How do you translate 'innocent' into Arabic?
Some two years ago, attorney Gabi Lasky of Tel Aviv made me miss a good scoop. She simply did not think of calling journalists and the story reached me in a roundabout way when it was already too late for a news item. A military judge had decided to acquit one of the Palestinians defendants that Lasky was representing. The translator in the courtroom was confused. He looked around him, wondering out loud how one translates “innocent” into Arabic.
The translator in Ahmed Nafe’a’s trial, however, was not confused when on September 28, the judge, Amir Dahan, announced his decision to acquit a 29-year-old teacher from Na’alin. The judge, as Haaretz reported, did not spare his criticism of the military prosecution and the police, who did not bring proof of the accusations except for the dubious testimony of a person who is mentally challenged.

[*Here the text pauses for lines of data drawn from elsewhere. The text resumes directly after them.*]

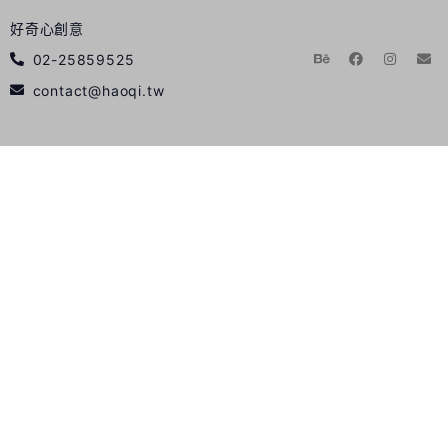
好奇心創意
02-25859525
contact@haoqi.tw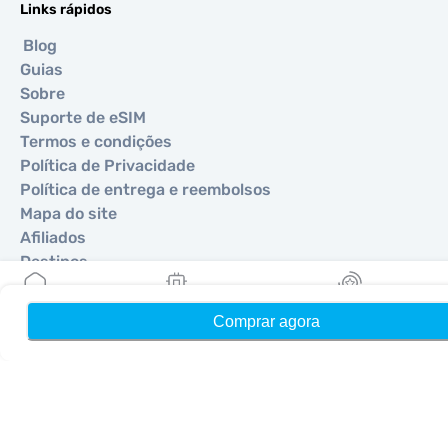
Links rápidos
Blog
Guias
Sobre
Suporte de eSIM
Termos e condições
Política de Privacidade
Política de entrega e reembolsos
Mapa do site
Afiliados
Destinos
Comprar agora
Início
Meus eSIMs
Recompensas
Torne-se um parceiro
MobiMatter para Revendedores
MobiMatter para Empresas
MobiMatter para Afiliados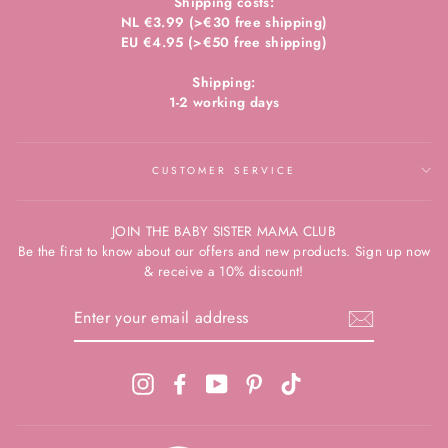
Shipping costs:
NL €3.99 (>€30 free shipping)
EU €4.95 (>€50 free shipping)
Shipping:
1-2 working days
CUSTOMER SERVICE
JOIN THE BABY SISTER MAMA CLUB
Be the first to know about our offers and new products. Sign up now
& receive a 10% discount!
ENTER
YOUR
EMAIL
ADDRESS
Instagram
Facebook
YouTube
Pinterest
TikTok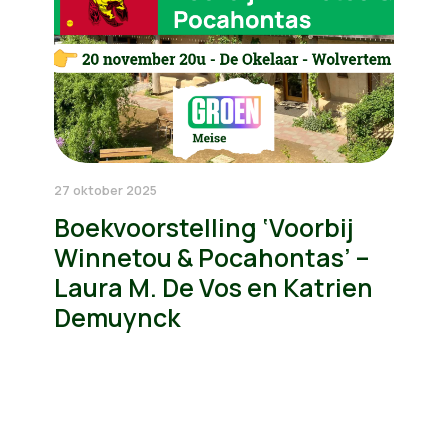
27 oktober 2025
Boekvoorstelling ‘Voorbij
Winnetou & Pocahontas’ –
Laura M. De Vos en Katrien
Demuynck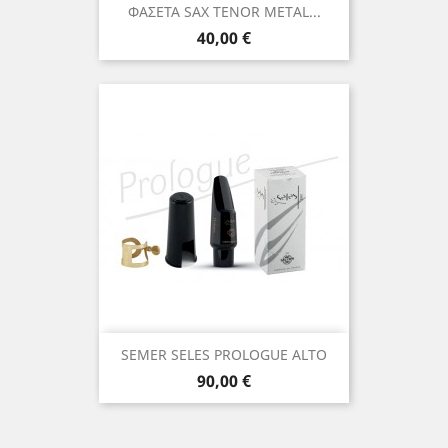
ΦΑΣΕΤΑ SAX TENOR METAL...
Τιμή
40,00 €
SEMER SELES PROLOGUE ALTO
Τιμή
90,00 €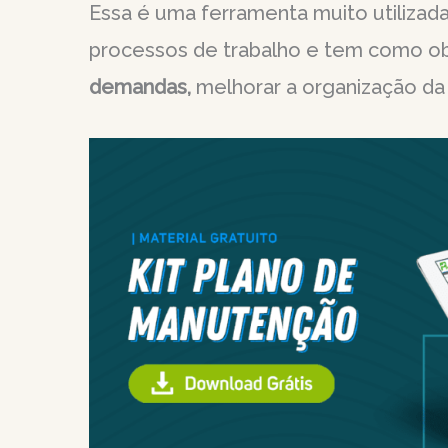
Essa é uma ferramenta muito utilizad
processos de trabalho e tem como o
demandas,
melhorar a organização da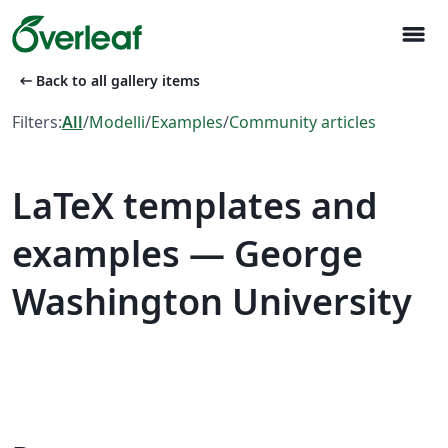
menu
arrow_left_alt
Back to all gallery items
Filters:
All
/
Modelli
/
Examples
/
Community articles
LaTeX templates and
examples — George
Washington University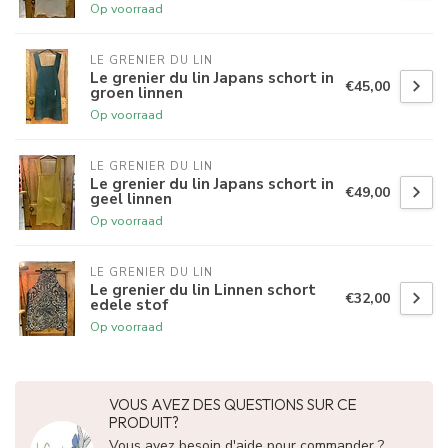
Op voorraad
LE GRENIER DU LIN
Le grenier du lin Japans schort in
€45,00
groen linnen
Op voorraad
LE GRENIER DU LIN
Le grenier du lin Japans schort in
€49,00
geel linnen
Op voorraad
LE GRENIER DU LIN
Le grenier du lin Linnen schort
€32,00
edele stof
Op voorraad
VOUS AVEZ DES QUESTIONS SUR CE
PRODUIT?
Vous avez besoin d'aide pour commander ?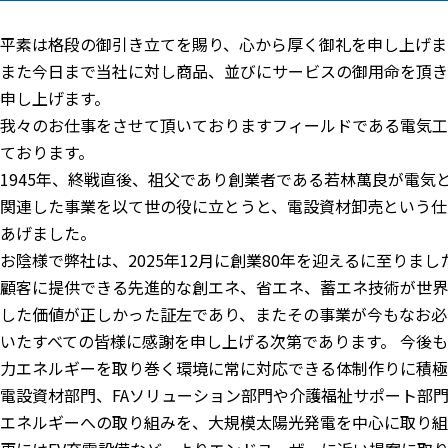
平素は格段の御引き立てを賜り、心から厚く御礼を申し上げま
また今日まで当社に対し商品、並びにサービスの御用命を頂き
申し上げます。
我々のお仕事をさせて頂いておりますフィールドである電気工
ております。
1945年、終戦直後、祖父であり創業者である若林萬良が電
関連した事業を以て世の役に立とうと、電設資材卸売という仕
あげました。
お陰様で弊社は、2025年12月に創業80年を迎えるに至り
顧客に提供できる先進的な創エネ、省エネ、蓄エネ技術が世界
した価値が正しかった証左であり、またその事業が今もなお必
いたすべての皆様に感謝を申し上げる次第であります。 今後
力エネルギーを取り巻く環境に常に対応できる体制作りに積極
電設資材部門、FAソリューション部門や介護福祉サポート部
エネルギーへの取り組みを、大規模太陽光発電を中心に取り組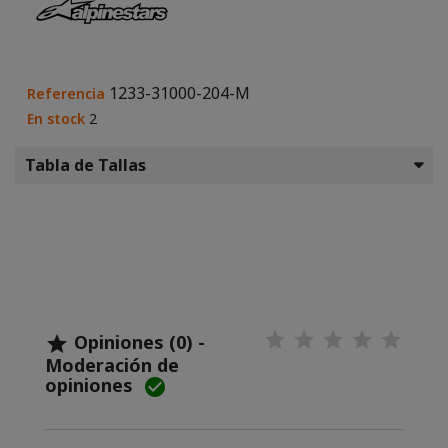
1233-31000-204-M
Referencia
En stock
2
Tabla de Tallas
Opiniones (0) -

Moderación de
opiniones
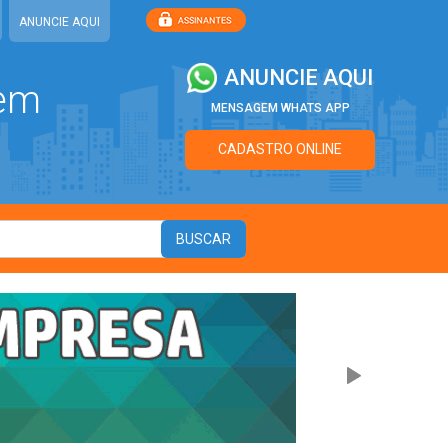
ANUNCIE AQUI
ANUNCIE AQUI
 em
MENSAGEM WHATS APP
CADASTRO ONLINE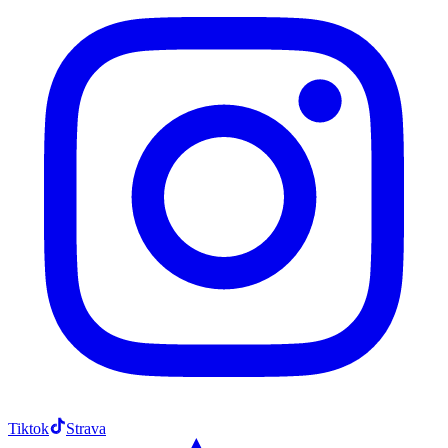
Tiktok
Strava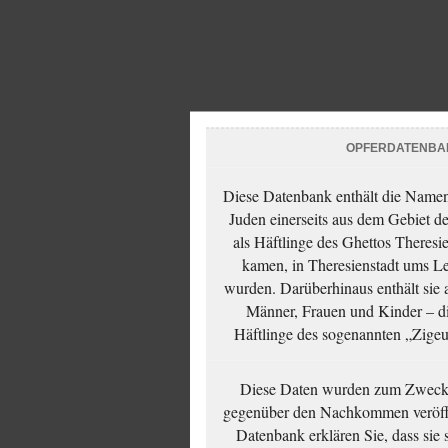
OPFERDATENBA
Diese Datenbank enthält die Namen 
Juden einerseits aus dem Gebiet d
als Häftlinge des Ghettos Theresi
kamen, in Theresienstadt ums Le
wurden. Darüberhinaus enthält sie 
Männer, Frauen und Kinder – die
Häftlinge des sogenannten „Zigeun
Diese Daten wurden zum Zwecke
gegenüber den Nachkommen veröffe
Datenbank erklären Sie, dass sie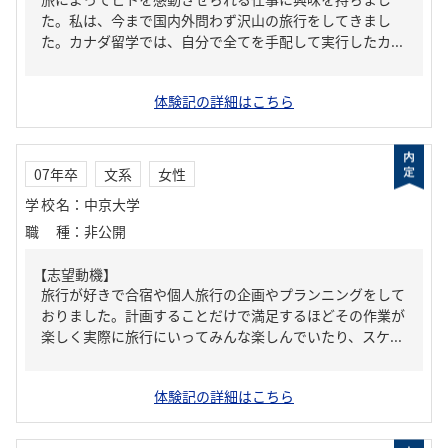
た。私は、今まで国内外問わず沢山の旅行をしてきまし
た。カナダ留学では、自分で全てを手配して実行したカ...
体験記の詳細はこちら
07年卒
文系
女性
学校名
：
中京大学
職種
：
非公開
【志望動機】
旅行が好きで合宿や個人旅行の企画やプランニングをして
おりました。計画することだけで満足するほどその作業が
楽しく実際に旅行にいってみんな楽しんでいたり、スケ...
体験記の詳細はこちら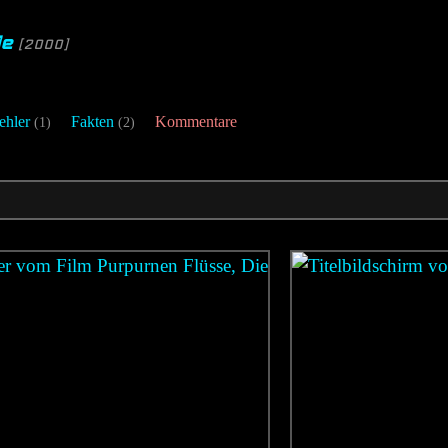
ie
[2000]
ehler
Fakten
Kommentare
(1)
(2)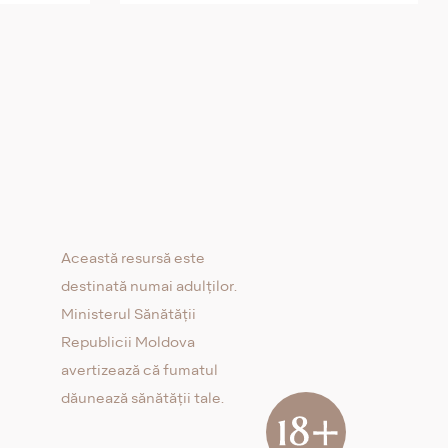
Această resursă este
destinată numai adulților.
Ministerul Sănătății
Republicii Moldova
avertizează că fumatul
dăunează sănătății tale.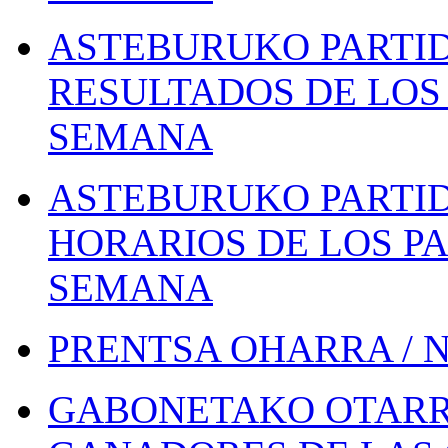
ASTEBURUKO PARTID
RESULTADOS DE LOS 
SEMANA
ASTEBURUKO PARTID
HORARIOS DE LOS PA
SEMANA
PRENTSA OHARRA / 
GABONETAKO OTARR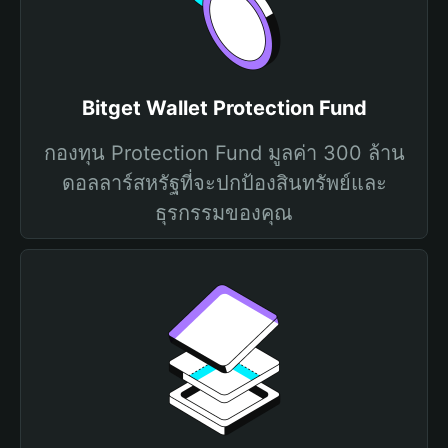
Bitget Wallet Protection Fund
กองทุน Protection Fund มูลค่า 300 ล้าน
ดอลลาร์สหรัฐที่จะปกป้องสินทรัพย์และ
ธุรกรรมของคุณ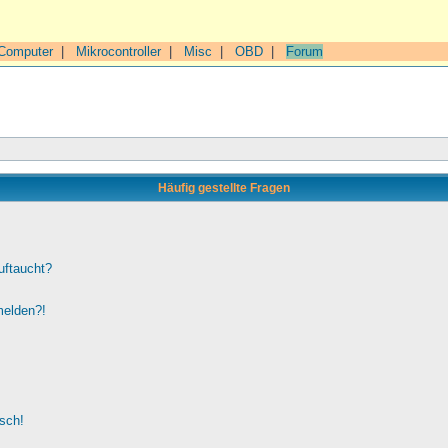
Computer
|
Mikrocontroller
|
Misc
|
OBD
|
Forum
Häufig gestellte Fragen
uftaucht?
melden?!
lsch!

Nafe’a sat in the Ofer prison, southeast of Ramallah, for nine months. In February, some two weeks after his arrest, attorney Limor Goldstein, a partner in Lasky’s office, asked Nafe’a if he was interested in a “safqa” − a deal − that is to say, a confession and an agreement with the prosecution over the imprisonment term to be demanded. In this manner, the court saves the trouble and the expense involved in summoning witnesses, including soldiers the Shin Bet security service interrogators. The defendant saves a detention period until the end of the proceedings, which may last more than two years and can be longer than the imprisonment sentence itself (whether the offense was committed or not).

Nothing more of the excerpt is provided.